Hidden data errors
-
In this post, they explain what is being done via software to detect errors in the hardware that were not detected during the tests in the manufacturing process.
-
Silent data errors (SDEs) is a little-known phenomenon that is being investigated at the level of computer/electronic engineering and mainly in datacenters.
This is only relevant at the level of very complex CPUs and in the computational densities of data centers, it is not at all something new that we should worry about.
It turns out that the reduction in the manufacturing size of silicons also makes the precision and accuracy of their production more difficult, and the market requires mass production.We are talking about the latest frontier in high-level research on fidelity in computer systems, so don't worry.
Experts opine on how current micros are at the limit of everything, but if you don't have a Meta or a Google don't worry.
Salu2.
-
@defaultuser Well, yes, it is'silent'. I don't know why I translated it as 'hidden'.
I had never read about this topic. There is a lot written about failure rates in RAM and in fact there are hardware implementations.

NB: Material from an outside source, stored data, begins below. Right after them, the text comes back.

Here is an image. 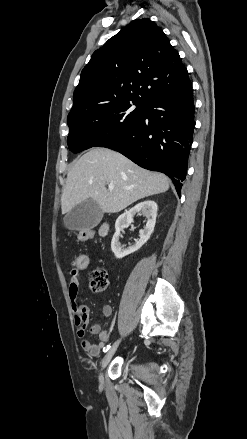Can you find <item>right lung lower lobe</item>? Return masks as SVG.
I'll return each mask as SVG.
<instances>
[{"label":"right lung lower lobe","mask_w":247,"mask_h":439,"mask_svg":"<svg viewBox=\"0 0 247 439\" xmlns=\"http://www.w3.org/2000/svg\"><path fill=\"white\" fill-rule=\"evenodd\" d=\"M195 127L192 84L146 104L143 118L107 148L137 165L165 173L180 197Z\"/></svg>","instance_id":"98d812e1"}]
</instances>
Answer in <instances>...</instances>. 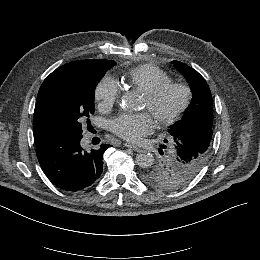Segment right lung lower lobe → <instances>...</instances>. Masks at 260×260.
<instances>
[{
  "mask_svg": "<svg viewBox=\"0 0 260 260\" xmlns=\"http://www.w3.org/2000/svg\"><path fill=\"white\" fill-rule=\"evenodd\" d=\"M81 138H60L36 148L40 166L48 179L59 189L78 192L93 185L103 168V154L109 147L85 151L80 145Z\"/></svg>",
  "mask_w": 260,
  "mask_h": 260,
  "instance_id": "right-lung-lower-lobe-1",
  "label": "right lung lower lobe"
}]
</instances>
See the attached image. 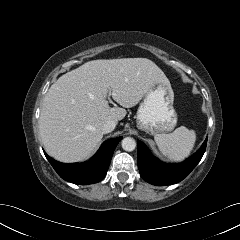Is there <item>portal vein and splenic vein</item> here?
Here are the masks:
<instances>
[{
    "mask_svg": "<svg viewBox=\"0 0 240 240\" xmlns=\"http://www.w3.org/2000/svg\"><path fill=\"white\" fill-rule=\"evenodd\" d=\"M108 94H109V95H111V93H110V92H108ZM106 96H107V94H106Z\"/></svg>",
    "mask_w": 240,
    "mask_h": 240,
    "instance_id": "1",
    "label": "portal vein and splenic vein"
}]
</instances>
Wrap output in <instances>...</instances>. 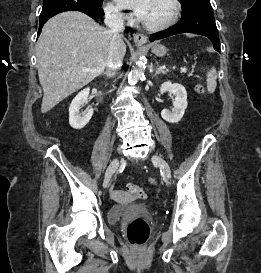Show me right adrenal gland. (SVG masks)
<instances>
[{"mask_svg": "<svg viewBox=\"0 0 261 273\" xmlns=\"http://www.w3.org/2000/svg\"><path fill=\"white\" fill-rule=\"evenodd\" d=\"M103 75H105L107 78H111V77H113V73H112V72H110V71H108V70L103 71Z\"/></svg>", "mask_w": 261, "mask_h": 273, "instance_id": "1", "label": "right adrenal gland"}]
</instances>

I don't know if this type of error is attributable to manufacturing and is comparable to this (I suppose not because of the'simplicity' of a RAM and the complexity of a processor).

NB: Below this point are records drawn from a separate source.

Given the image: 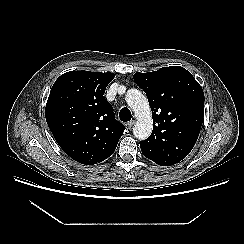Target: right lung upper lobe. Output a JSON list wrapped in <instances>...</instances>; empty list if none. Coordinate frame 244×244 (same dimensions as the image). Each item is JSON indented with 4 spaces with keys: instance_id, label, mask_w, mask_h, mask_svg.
Masks as SVG:
<instances>
[{
    "instance_id": "1",
    "label": "right lung upper lobe",
    "mask_w": 244,
    "mask_h": 244,
    "mask_svg": "<svg viewBox=\"0 0 244 244\" xmlns=\"http://www.w3.org/2000/svg\"><path fill=\"white\" fill-rule=\"evenodd\" d=\"M113 73L70 71L54 83L47 100V124L63 151L75 161L93 165L116 149L125 127L104 98Z\"/></svg>"
}]
</instances>
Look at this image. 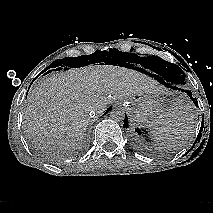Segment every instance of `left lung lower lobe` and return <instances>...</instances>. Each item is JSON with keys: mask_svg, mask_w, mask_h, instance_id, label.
Segmentation results:
<instances>
[{"mask_svg": "<svg viewBox=\"0 0 213 213\" xmlns=\"http://www.w3.org/2000/svg\"><path fill=\"white\" fill-rule=\"evenodd\" d=\"M154 70V69H153ZM157 75L155 74H152V76H154L155 79H157L159 82H161L162 84L166 85L167 87H170V88H173V89H178V90H181V91H184L188 94V96H190L191 100L194 102V104L196 105V101L194 98H192V93L191 91L189 90H183V89H180V88H177L176 85L172 82V80L166 76L164 73L160 72V71H157V70H154ZM124 126L127 127L128 126V118L127 116L125 115V123H124Z\"/></svg>", "mask_w": 213, "mask_h": 213, "instance_id": "0a47b994", "label": "left lung lower lobe"}]
</instances>
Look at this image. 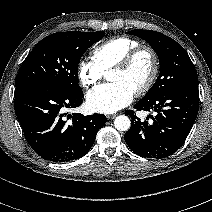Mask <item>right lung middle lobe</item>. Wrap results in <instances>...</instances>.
Returning a JSON list of instances; mask_svg holds the SVG:
<instances>
[{
	"label": "right lung middle lobe",
	"mask_w": 212,
	"mask_h": 212,
	"mask_svg": "<svg viewBox=\"0 0 212 212\" xmlns=\"http://www.w3.org/2000/svg\"><path fill=\"white\" fill-rule=\"evenodd\" d=\"M105 32L68 31L42 39L24 60L15 87L31 84L56 86L69 94H81L78 64L84 52Z\"/></svg>",
	"instance_id": "dd1d6c3e"
}]
</instances>
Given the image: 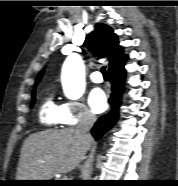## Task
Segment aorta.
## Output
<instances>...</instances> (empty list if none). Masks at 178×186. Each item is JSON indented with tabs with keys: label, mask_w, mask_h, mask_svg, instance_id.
<instances>
[{
	"label": "aorta",
	"mask_w": 178,
	"mask_h": 186,
	"mask_svg": "<svg viewBox=\"0 0 178 186\" xmlns=\"http://www.w3.org/2000/svg\"><path fill=\"white\" fill-rule=\"evenodd\" d=\"M61 81L65 96L79 99L85 90L84 63L78 54L69 55L62 67Z\"/></svg>",
	"instance_id": "762f6f07"
}]
</instances>
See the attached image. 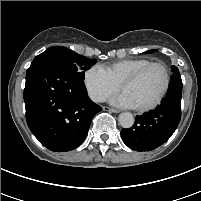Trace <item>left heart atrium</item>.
<instances>
[{
    "label": "left heart atrium",
    "instance_id": "left-heart-atrium-1",
    "mask_svg": "<svg viewBox=\"0 0 201 201\" xmlns=\"http://www.w3.org/2000/svg\"><path fill=\"white\" fill-rule=\"evenodd\" d=\"M111 103L119 107H126V108L134 107V104L124 92L113 97L111 99Z\"/></svg>",
    "mask_w": 201,
    "mask_h": 201
}]
</instances>
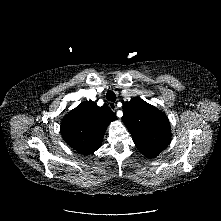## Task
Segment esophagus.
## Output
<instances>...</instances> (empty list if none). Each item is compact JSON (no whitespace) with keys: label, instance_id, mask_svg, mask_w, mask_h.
Listing matches in <instances>:
<instances>
[{"label":"esophagus","instance_id":"esophagus-1","mask_svg":"<svg viewBox=\"0 0 221 221\" xmlns=\"http://www.w3.org/2000/svg\"><path fill=\"white\" fill-rule=\"evenodd\" d=\"M108 105L112 111H116L118 109L115 102H109Z\"/></svg>","mask_w":221,"mask_h":221}]
</instances>
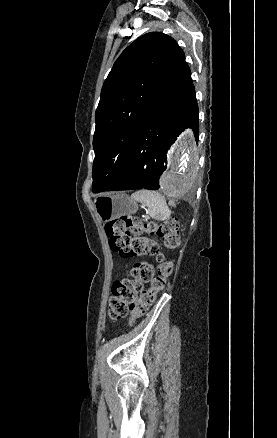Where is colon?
Segmentation results:
<instances>
[{
    "instance_id": "obj_1",
    "label": "colon",
    "mask_w": 277,
    "mask_h": 438,
    "mask_svg": "<svg viewBox=\"0 0 277 438\" xmlns=\"http://www.w3.org/2000/svg\"><path fill=\"white\" fill-rule=\"evenodd\" d=\"M105 232L111 250L124 259L141 256L158 258V277L153 278L154 267L151 263H136L131 269V277L119 279L113 289L108 308L110 316L118 319L129 315L130 321H135L146 314L172 275L173 264L162 259V252L180 244V225L175 219L155 223L123 215L120 220L108 221ZM143 232L149 236H140ZM149 281H152L151 289L139 295L143 283Z\"/></svg>"
}]
</instances>
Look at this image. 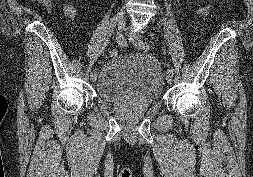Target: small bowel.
<instances>
[{"instance_id": "c3829d8e", "label": "small bowel", "mask_w": 253, "mask_h": 177, "mask_svg": "<svg viewBox=\"0 0 253 177\" xmlns=\"http://www.w3.org/2000/svg\"><path fill=\"white\" fill-rule=\"evenodd\" d=\"M30 1L40 3L46 9L47 12H50L51 10V0H30ZM43 1H46V2H43ZM210 7H211L210 5L203 6L199 8L196 13L198 15L206 14L210 10ZM63 11L65 15V22H71L72 20H74L76 16V10L73 6L64 2Z\"/></svg>"}]
</instances>
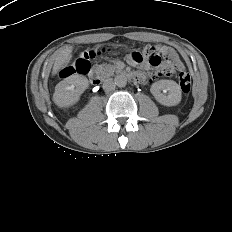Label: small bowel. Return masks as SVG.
Returning <instances> with one entry per match:
<instances>
[{
    "label": "small bowel",
    "mask_w": 232,
    "mask_h": 232,
    "mask_svg": "<svg viewBox=\"0 0 232 232\" xmlns=\"http://www.w3.org/2000/svg\"><path fill=\"white\" fill-rule=\"evenodd\" d=\"M162 48H163V50L165 51V53H166L168 56H170V57L173 58L175 66H176L178 69H180V68L182 67V63H181V61L179 60V58H178L176 52L174 51V49H172L171 47H167V46H162ZM147 61H148V60H147L145 57H143L142 60H141L140 62L135 61V60L132 58V56L129 57V62H130V64H132V65H138V64H141V63H142V64H144L145 66H147ZM148 62H149V61H148ZM149 64H150V63H149ZM140 76H141V73H140V72H136V73H135V77H136V78H140Z\"/></svg>",
    "instance_id": "c3829d8e"
}]
</instances>
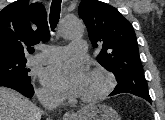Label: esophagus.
<instances>
[{
    "mask_svg": "<svg viewBox=\"0 0 165 120\" xmlns=\"http://www.w3.org/2000/svg\"><path fill=\"white\" fill-rule=\"evenodd\" d=\"M73 117H74V115H73L72 113H69V112H68V113H65L63 119H64V120H72Z\"/></svg>",
    "mask_w": 165,
    "mask_h": 120,
    "instance_id": "esophagus-1",
    "label": "esophagus"
}]
</instances>
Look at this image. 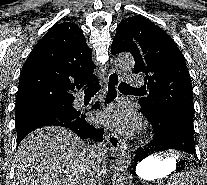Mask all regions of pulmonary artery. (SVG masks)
Returning <instances> with one entry per match:
<instances>
[{
    "label": "pulmonary artery",
    "instance_id": "obj_1",
    "mask_svg": "<svg viewBox=\"0 0 207 185\" xmlns=\"http://www.w3.org/2000/svg\"><path fill=\"white\" fill-rule=\"evenodd\" d=\"M128 82H130V86H144L142 77H128Z\"/></svg>",
    "mask_w": 207,
    "mask_h": 185
}]
</instances>
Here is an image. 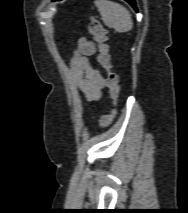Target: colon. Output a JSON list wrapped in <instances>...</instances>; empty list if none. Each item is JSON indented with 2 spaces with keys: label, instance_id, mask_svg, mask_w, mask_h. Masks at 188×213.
<instances>
[{
  "label": "colon",
  "instance_id": "obj_1",
  "mask_svg": "<svg viewBox=\"0 0 188 213\" xmlns=\"http://www.w3.org/2000/svg\"><path fill=\"white\" fill-rule=\"evenodd\" d=\"M89 32L93 35L94 39L99 45L98 61L102 68L106 71L105 84L109 89L113 103L116 104L120 97V86L117 75L111 70L110 56L106 44L107 31L96 18L92 17L89 22ZM114 115L115 110H112L110 114L103 115L100 123L102 125H108L112 121Z\"/></svg>",
  "mask_w": 188,
  "mask_h": 213
}]
</instances>
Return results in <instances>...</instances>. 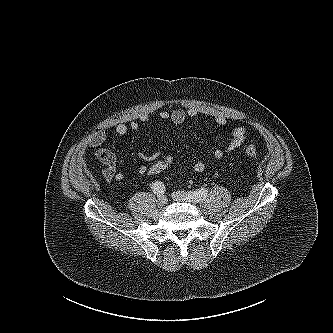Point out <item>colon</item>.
<instances>
[{
	"label": "colon",
	"instance_id": "1",
	"mask_svg": "<svg viewBox=\"0 0 333 333\" xmlns=\"http://www.w3.org/2000/svg\"><path fill=\"white\" fill-rule=\"evenodd\" d=\"M245 153L249 157L255 158L257 156V149L254 145L250 144L245 147ZM173 161L174 159L170 155L159 157L148 166L146 174L152 177L159 176L170 168Z\"/></svg>",
	"mask_w": 333,
	"mask_h": 333
}]
</instances>
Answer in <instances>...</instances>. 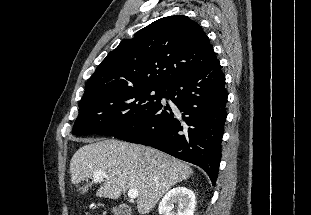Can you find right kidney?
<instances>
[{
  "label": "right kidney",
  "mask_w": 311,
  "mask_h": 215,
  "mask_svg": "<svg viewBox=\"0 0 311 215\" xmlns=\"http://www.w3.org/2000/svg\"><path fill=\"white\" fill-rule=\"evenodd\" d=\"M196 204L192 190L178 186L165 194L159 203L160 215H194Z\"/></svg>",
  "instance_id": "1"
}]
</instances>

The fact that they are trying to attack the problem of CPUs via software already gives an idea of how slippery the topic must be.
-
@cobito In the ram it's not about manufacturing, what happens is that the "units" where the bits are stored are basically capacitors, and apparently they tend to lose a little of their energy level when they are activated, hence the ram self-refreshes.

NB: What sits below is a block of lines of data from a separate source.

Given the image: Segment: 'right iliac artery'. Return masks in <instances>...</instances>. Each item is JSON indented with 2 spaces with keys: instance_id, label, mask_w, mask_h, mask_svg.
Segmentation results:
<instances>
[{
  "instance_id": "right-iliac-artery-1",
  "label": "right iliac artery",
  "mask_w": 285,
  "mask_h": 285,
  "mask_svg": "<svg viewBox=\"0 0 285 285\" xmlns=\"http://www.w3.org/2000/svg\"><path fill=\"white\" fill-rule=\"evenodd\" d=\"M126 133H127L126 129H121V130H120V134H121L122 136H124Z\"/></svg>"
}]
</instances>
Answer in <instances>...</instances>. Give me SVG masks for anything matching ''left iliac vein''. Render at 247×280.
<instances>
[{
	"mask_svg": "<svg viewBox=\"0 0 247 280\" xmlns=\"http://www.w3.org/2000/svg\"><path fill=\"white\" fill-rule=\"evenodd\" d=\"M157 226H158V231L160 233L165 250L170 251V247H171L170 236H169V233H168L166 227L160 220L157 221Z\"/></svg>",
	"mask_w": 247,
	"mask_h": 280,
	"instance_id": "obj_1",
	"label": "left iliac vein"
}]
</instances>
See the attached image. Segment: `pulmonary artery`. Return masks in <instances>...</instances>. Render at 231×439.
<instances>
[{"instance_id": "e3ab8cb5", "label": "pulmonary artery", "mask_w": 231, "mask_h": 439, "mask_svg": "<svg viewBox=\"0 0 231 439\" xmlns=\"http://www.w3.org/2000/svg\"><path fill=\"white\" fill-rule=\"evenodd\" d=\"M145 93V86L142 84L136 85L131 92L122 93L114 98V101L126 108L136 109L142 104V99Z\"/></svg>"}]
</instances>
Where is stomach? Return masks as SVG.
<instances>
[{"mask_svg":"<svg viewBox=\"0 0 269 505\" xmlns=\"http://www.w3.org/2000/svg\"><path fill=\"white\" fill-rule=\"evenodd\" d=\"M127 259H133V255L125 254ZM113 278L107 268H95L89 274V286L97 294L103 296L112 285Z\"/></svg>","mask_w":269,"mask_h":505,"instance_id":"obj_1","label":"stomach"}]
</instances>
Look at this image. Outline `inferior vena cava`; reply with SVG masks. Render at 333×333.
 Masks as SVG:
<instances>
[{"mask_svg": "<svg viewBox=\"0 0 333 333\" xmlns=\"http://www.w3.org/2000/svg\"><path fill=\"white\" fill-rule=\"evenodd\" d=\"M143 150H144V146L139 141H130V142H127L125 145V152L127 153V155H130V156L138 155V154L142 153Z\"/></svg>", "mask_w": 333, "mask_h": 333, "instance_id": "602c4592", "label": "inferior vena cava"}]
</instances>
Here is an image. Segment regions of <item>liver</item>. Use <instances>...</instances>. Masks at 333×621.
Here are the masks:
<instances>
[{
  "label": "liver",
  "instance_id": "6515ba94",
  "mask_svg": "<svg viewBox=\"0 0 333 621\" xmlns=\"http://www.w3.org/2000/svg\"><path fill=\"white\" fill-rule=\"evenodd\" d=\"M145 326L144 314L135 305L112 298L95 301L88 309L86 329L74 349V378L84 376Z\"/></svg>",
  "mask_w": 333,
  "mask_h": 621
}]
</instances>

Already having ECC, it seems that outside of servers or workstations it's not worth it, it will pass like SDEs I suppose.@cobito said in Hidden data errors:
The fact that they try to attack the problem of CPUs via software already gives an idea of how slippery the topic must be.
It goes unnoticed to absolutely everything except for specific analysis tools, imagine, maybe this phenomenon was discovered by theory and later verification? who knows.
The case is that it seems to be starting to have an incidence that is worth taking more seriously, between the smaller integration giving less precision of the finish, and the computer plant not stopping growing, it makes sense that at a certain point the control of this phenomenon is crucial.they mention a tool, the Fire Tool, I haven't seen it but it's sure to be a mess.